Blended learning  benefits instructors, too. When asked about blended learning, most university faculty and instructors believe it to be more effective (Bernard, Borokhovski, Schmid, Tamim, & Abrami, 2014). The technologies used often capture and provide important data analytics, which help instructors more quickly identify under-performing students so they can provide extra support or guidance (McDonald, 2014). Many online tools are interactive, fun and engaging, which encourages student interaction and enhances collaboration (Hoxie, Stillman, & Chesal, 2014). Blended learning is growing in acceptance and often seen as a favorable approach because it synthesizes the advantages of traditional instruction with the flexibility and convenience of online learning (Liu, et al., 2016).

A Leap of Faith

Is blended learning right for your discipline or area of expertise? If you want to give it a try, there are many excellent internet resources available to support your transition.

Though faculty can choose to develop a blended class on their own, Oregon State instructors who develop a hybrid course through Ecampus receive full support and resources, including collaboration with an instructional designer, video creation and media development assistance. The OSU Center for Teaching and Learning offers workshops and guidance for blended, flipped, and hybrid classes. The Blended Learning Universe website, referenced earlier, also provides many resources, including a design guide, to support the transformation of a face-to-face class into a cohesive blended learning experience.

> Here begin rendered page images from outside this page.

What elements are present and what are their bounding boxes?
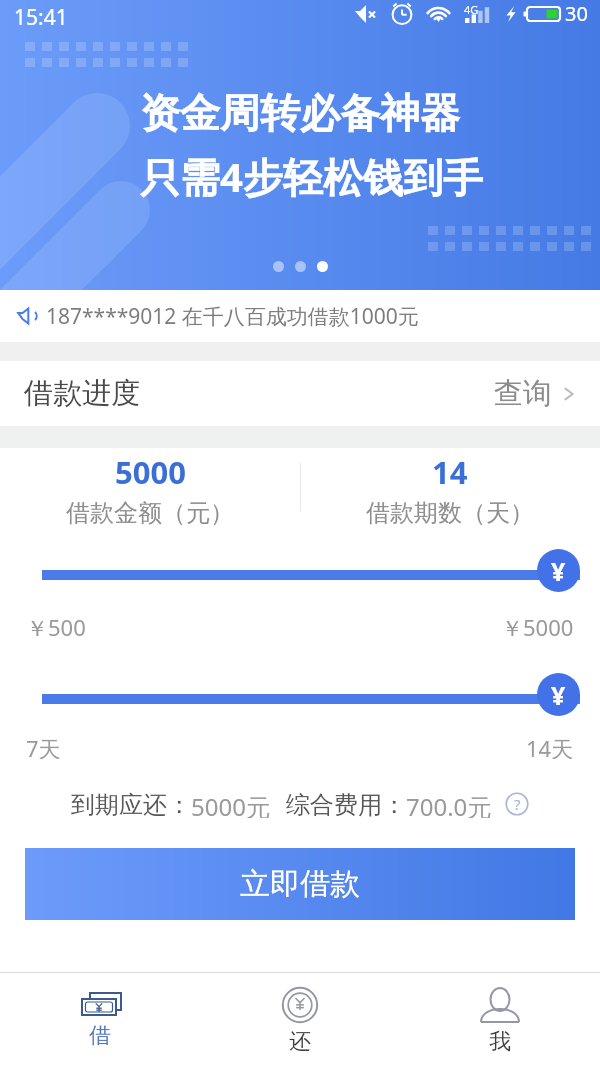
staticText: ¥ bbox=[551, 554, 566, 588]
button[interactable]: 费用说明 bbox=[505, 792, 529, 816]
staticText: ￥5000 bbox=[501, 612, 574, 638]
staticText: 还 bbox=[289, 1028, 311, 1056]
button[interactable]: 借款进度 bbox=[0, 361, 600, 426]
staticText: 到期应还： bbox=[71, 790, 191, 818]
staticText: 资金周转必备神器 bbox=[140, 88, 460, 138]
button[interactable]: 187****9012 在千八百成功借款1000元 bbox=[0, 290, 600, 342]
staticText: 我 bbox=[489, 1028, 511, 1056]
staticText: ? bbox=[514, 794, 521, 814]
button[interactable]: 还 bbox=[200, 973, 400, 1067]
staticText: 4G bbox=[464, 2, 479, 17]
staticText: 30 bbox=[565, 0, 588, 27]
staticText: ¥ bbox=[551, 678, 566, 712]
staticText: 14 bbox=[432, 451, 468, 493]
button[interactable]: 借 bbox=[0, 973, 200, 1067]
staticText: 5000元 bbox=[191, 790, 270, 818]
staticText: 15:41 bbox=[14, 3, 68, 32]
staticText: 借款进度 bbox=[24, 375, 140, 412]
staticText: 只需4步轻松钱到手 bbox=[140, 149, 483, 204]
staticText: 查询 bbox=[494, 375, 552, 412]
button[interactable]: 调整借款金额 bbox=[537, 549, 580, 592]
staticText: 综合费用： bbox=[286, 790, 406, 818]
staticText: 借 bbox=[89, 1022, 111, 1050]
staticText: 14天 bbox=[526, 733, 574, 759]
staticText: 7天 bbox=[26, 733, 61, 759]
staticText: ￥500 bbox=[26, 612, 86, 638]
staticText: 700.0元 bbox=[406, 790, 492, 818]
button[interactable]: 我 bbox=[400, 973, 600, 1067]
staticText: 立即借款 bbox=[240, 865, 360, 903]
staticText: 187****9012 在千八百成功借款1000元 bbox=[46, 302, 419, 331]
button[interactable]: 调整借款期数 bbox=[537, 673, 580, 716]
staticText: 5000 bbox=[115, 451, 186, 493]
staticText: 借款金额（元） bbox=[66, 498, 234, 528]
button[interactable]: 立即借款 bbox=[25, 848, 575, 920]
staticText: 借款期数（天） bbox=[366, 498, 534, 528]
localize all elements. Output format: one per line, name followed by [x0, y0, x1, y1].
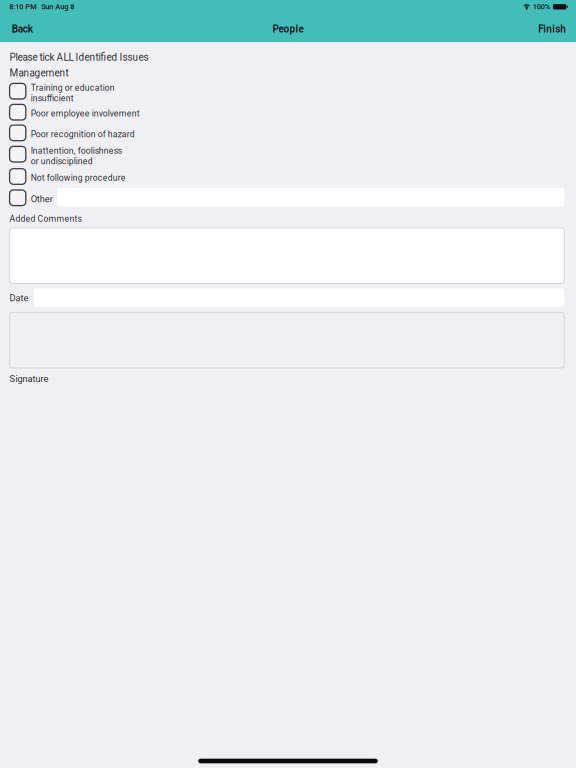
staticText: 100%	[533, 2, 550, 11]
staticText: Poor employee involvement	[31, 108, 140, 119]
staticText: Other	[31, 194, 53, 204]
button[interactable]: Poor employee involvement	[10, 104, 564, 124]
staticText: or undisciplined	[31, 156, 93, 166]
button[interactable]: Inattention, foolishness	[10, 146, 564, 166]
button[interactable]: Poor recognition of hazard	[10, 125, 564, 145]
button[interactable]: Signature, draw here	[10, 312, 564, 368]
button[interactable]: Other	[10, 190, 57, 210]
staticText: Inattention, foolishness	[31, 146, 122, 156]
staticText: Management	[10, 67, 69, 79]
staticText: insufficient	[31, 93, 74, 104]
staticText: People	[272, 23, 304, 35]
button[interactable]: Not following procedure	[10, 169, 564, 189]
staticText: Poor recognition of hazard	[31, 129, 135, 139]
button[interactable]: Finish	[521, 19, 576, 39]
staticText: 8:10 PM	[9, 2, 36, 11]
button[interactable]: Training or education	[10, 83, 564, 103]
staticText: Added Comments	[10, 214, 82, 224]
staticText: Back	[12, 23, 33, 35]
button[interactable]: Back	[0, 19, 57, 39]
staticText: Sun Aug 8	[41, 2, 74, 11]
staticText: Finish	[538, 23, 566, 35]
button[interactable]: Added Comments, text view	[10, 228, 564, 284]
staticText: Date	[10, 292, 29, 303]
staticText: Training or education	[31, 83, 115, 93]
staticText: Please tick ALL Identified Issues	[10, 51, 149, 63]
staticText: Not following procedure	[31, 173, 126, 183]
staticText: Signature	[10, 373, 49, 384]
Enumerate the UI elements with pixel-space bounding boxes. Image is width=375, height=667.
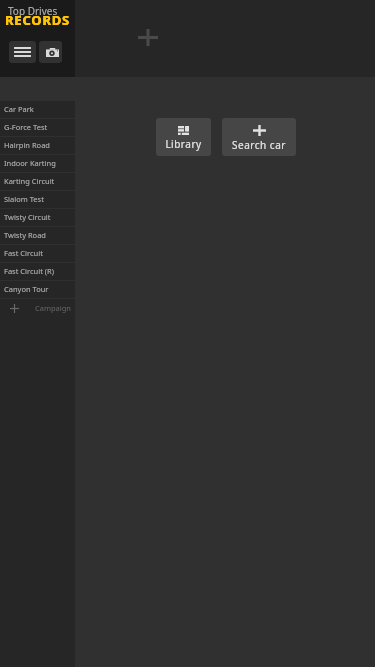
staticText: Top Drives: [8, 4, 58, 18]
staticText: Fast Circuit (R): [4, 266, 54, 276]
staticText: G-Force Test: [4, 122, 48, 132]
staticText: Fast Circuit: [4, 248, 43, 258]
staticText: Slalom Test: [4, 194, 44, 204]
button[interactable]: Karting Circuit: [0, 173, 75, 191]
button[interactable]: Fast Circuit (R): [0, 263, 75, 281]
staticText: Search car: [232, 138, 286, 152]
staticText: Hairpin Road: [4, 140, 50, 150]
staticText: Campaign: [35, 303, 71, 313]
button[interactable]: Canyon Tour: [0, 281, 75, 299]
staticText: Indoor Karting: [4, 158, 56, 168]
staticText: Car Park: [4, 104, 34, 114]
button[interactable]: Camera: [39, 41, 62, 63]
button[interactable]: Twisty Circuit: [0, 209, 75, 227]
button[interactable]: Add: [138, 29, 158, 46]
staticText: RECORDS: [5, 11, 70, 29]
staticText: RECORDS: [5, 11, 70, 29]
button[interactable]: Car Park: [0, 101, 75, 119]
button[interactable]: Indoor Karting: [0, 155, 75, 173]
button[interactable]: Search car: [222, 118, 296, 156]
button[interactable]: Fast Circuit: [0, 245, 75, 263]
staticText: Twisty Road: [4, 230, 46, 240]
staticText: Twisty Circuit: [4, 212, 51, 222]
staticText: Karting Circuit: [4, 176, 55, 186]
button[interactable]: G-Force Test: [0, 119, 75, 137]
button[interactable]: Twisty Road: [0, 227, 75, 245]
button[interactable]: Hairpin Road: [0, 137, 75, 155]
button[interactable]: Slalom Test: [0, 191, 75, 209]
staticText: Library: [165, 137, 202, 151]
staticText: Canyon Tour: [4, 284, 49, 294]
button[interactable]: Campaign: [0, 299, 75, 317]
button[interactable]: Library: [156, 118, 211, 156]
button[interactable]: Menu: [9, 41, 36, 63]
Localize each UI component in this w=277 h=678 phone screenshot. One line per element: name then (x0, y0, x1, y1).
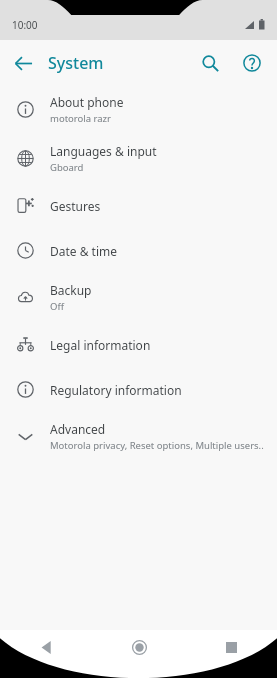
button[interactable]: Back (6, 46, 40, 80)
button[interactable]: Regulatory information (0, 367, 277, 412)
button[interactable]: About phone (0, 85, 277, 134)
staticText: 10:00 (12, 18, 38, 32)
button[interactable]: Backup (0, 273, 277, 322)
button[interactable]: Back (0, 630, 93, 664)
button[interactable]: Help (235, 46, 269, 80)
staticText: Off (50, 300, 64, 313)
button[interactable]: Legal information (0, 322, 277, 367)
staticText: Backup (50, 282, 92, 298)
button[interactable]: Advanced (0, 412, 277, 461)
staticText: Gboard (50, 161, 84, 174)
button[interactable]: Gestures (0, 183, 277, 228)
button[interactable]: Search (193, 46, 227, 80)
button[interactable]: Home (93, 630, 185, 664)
button[interactable]: Date & time (0, 228, 277, 273)
staticText: System (48, 52, 104, 74)
staticText: Advanced (50, 421, 106, 437)
staticText: About phone (50, 94, 124, 110)
staticText: Languages & input (50, 143, 157, 159)
staticText: motorola razr (50, 112, 111, 125)
staticText: Motorola privacy, Reset options, Multipl… (50, 439, 264, 452)
staticText: Regulatory information (50, 382, 182, 398)
button[interactable]: Recent apps (185, 630, 277, 664)
staticText: Legal information (50, 337, 151, 353)
staticText: Gestures (50, 198, 101, 214)
button[interactable]: Languages & input (0, 134, 277, 183)
staticText: Date & time (50, 243, 118, 259)
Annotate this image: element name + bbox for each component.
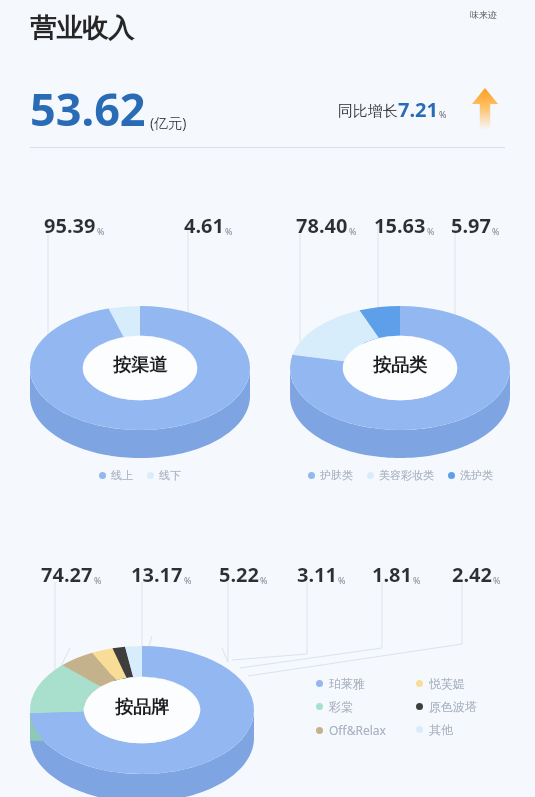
staticText: 78.40 [296, 212, 348, 239]
staticText: 悦芙媞 [429, 676, 465, 691]
button[interactable]: 彩棠 [316, 699, 416, 714]
staticText: 74.27 [41, 561, 93, 588]
staticText: 同比增长 [338, 102, 398, 121]
staticText: 其他 [429, 722, 453, 737]
staticText: 3.11 [297, 561, 337, 588]
button[interactable]: 原色波塔 [416, 699, 516, 714]
staticText: 13.17 [131, 561, 183, 588]
staticText: 按品类 [373, 354, 427, 377]
staticText: 1.81 [372, 561, 412, 588]
staticText: Off&Relax [329, 722, 386, 738]
staticText: 彩棠 [329, 699, 353, 714]
button[interactable]: 线下 [140, 468, 188, 482]
button[interactable]: 其他 [416, 722, 516, 737]
staticText: 护肤类 [320, 468, 353, 482]
staticText: % [260, 574, 268, 586]
button[interactable]: 洗护类 [441, 468, 500, 482]
staticText: 5.22 [219, 561, 259, 588]
staticText: % [184, 574, 192, 586]
staticText: 2.42 [452, 561, 492, 588]
staticText: (亿元) [150, 113, 187, 132]
staticText: 15.63 [374, 212, 426, 239]
staticText: 珀莱雅 [329, 676, 365, 691]
staticText: % [225, 225, 233, 237]
staticText: 线下 [159, 468, 181, 482]
other: Growth up [472, 88, 498, 130]
staticText: % [338, 574, 346, 586]
staticText: 营业收入 [30, 12, 134, 45]
staticText: % [439, 108, 447, 120]
staticText: % [427, 225, 435, 237]
staticText: % [493, 574, 501, 586]
staticText: 美容彩妆类 [379, 468, 434, 482]
staticText: % [94, 574, 102, 586]
staticText: 5.97 [451, 212, 491, 239]
staticText: 洗护类 [460, 468, 493, 482]
staticText: % [97, 225, 105, 237]
staticText: 7.21 [398, 96, 438, 123]
staticText: % [492, 225, 500, 237]
staticText: 53.62 [30, 78, 146, 139]
staticText: % [413, 574, 421, 586]
button[interactable]: Off&Relax [316, 722, 416, 738]
staticText: 味来迹 [470, 9, 497, 20]
button[interactable]: 护肤类 [301, 468, 360, 482]
staticText: 线上 [111, 468, 133, 482]
button[interactable]: 线上 [92, 468, 140, 482]
staticText: 原色波塔 [429, 699, 477, 714]
button[interactable]: 悦芙媞 [416, 676, 516, 691]
staticText: 95.39 [44, 212, 96, 239]
staticText: % [349, 225, 357, 237]
staticText: 4.61 [184, 212, 224, 239]
button[interactable]: 美容彩妆类 [360, 468, 441, 482]
staticText: 按渠道 [113, 354, 167, 377]
staticText: 按品牌 [115, 696, 169, 719]
button[interactable]: 珀莱雅 [316, 676, 416, 691]
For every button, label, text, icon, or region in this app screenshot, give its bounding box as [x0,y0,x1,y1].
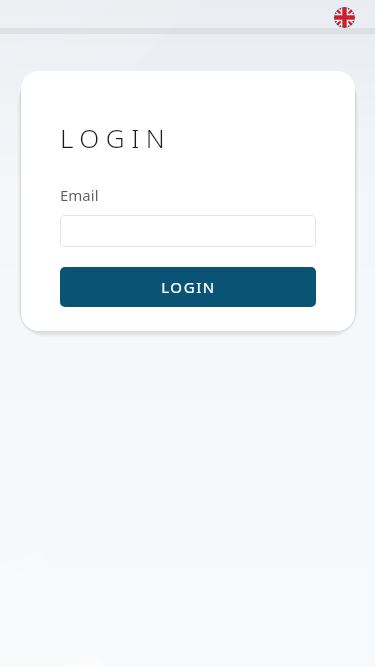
button[interactable]: Change language [334,7,355,28]
button[interactable]: LOGIN [60,267,316,307]
staticText: LOGIN [161,277,216,297]
staticText: LOGIN [60,120,172,155]
staticText: Email [60,185,99,205]
button[interactable]: Email input [60,215,316,247]
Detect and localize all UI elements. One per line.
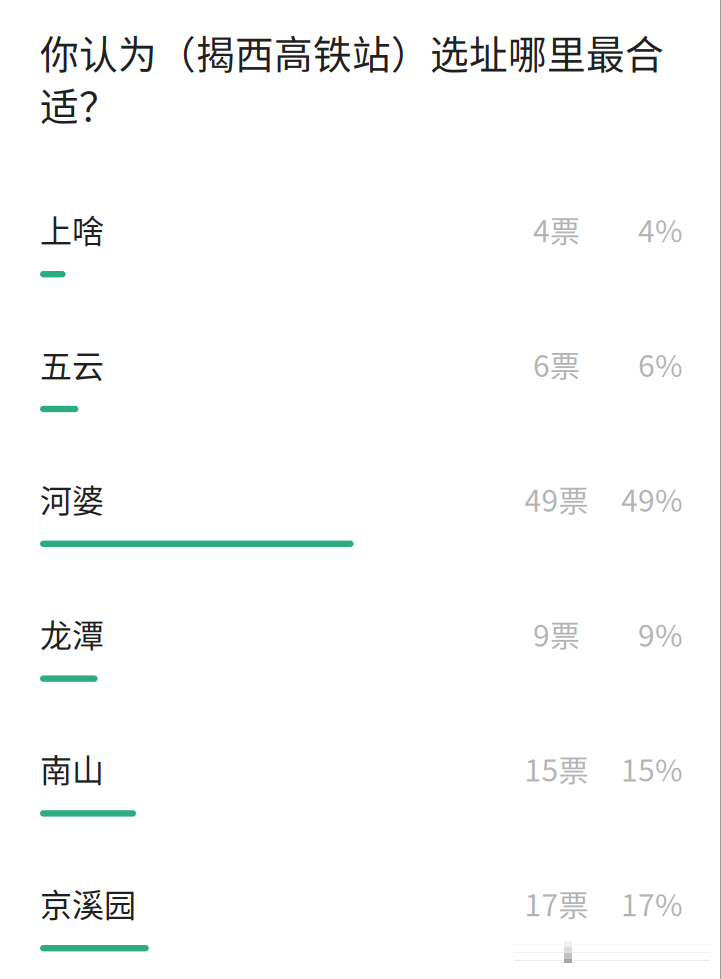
staticText: 河婆 [40,476,104,522]
staticText: 49票 [524,477,588,520]
button[interactable]: 河婆 [40,476,683,610]
staticText: 五云 [40,341,104,387]
staticText: 上啥 [40,206,104,252]
staticText: 南山 [40,745,104,792]
staticText: 15% [621,747,683,790]
staticText: 4票 [533,207,580,251]
staticText: 17票 [524,881,588,925]
staticText: 4% [638,207,683,251]
staticText: 9% [638,612,683,655]
button[interactable]: 京溪园 [40,880,683,979]
staticText: 15票 [524,747,588,790]
staticText: 你认为（揭西高铁站）选址哪里最合适？ [40,24,664,132]
button[interactable]: 五云 [40,341,683,476]
staticText: 6票 [533,342,580,386]
staticText: 京溪园 [40,880,136,926]
staticText: 6% [638,342,683,386]
staticText: 9票 [533,612,580,655]
staticText: 龙潭 [40,610,104,657]
staticText: 49% [621,477,683,520]
button[interactable]: 龙潭 [40,610,683,745]
button[interactable]: 上啥 [40,206,683,341]
button[interactable]: 南山 [40,745,683,880]
staticText: 17% [621,881,683,925]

If you are ready to reap the benefits of both online and face-to-face teaching, I urge you to go for it! After all, the research shows that it’s a pretty safe leap.

For those of you already on board with blended learning, let us hear from you! Share your stories of success, lessons learned, do’s and don’ts, and anything else that would contribute to instructors still thinking about giving blended learning a try.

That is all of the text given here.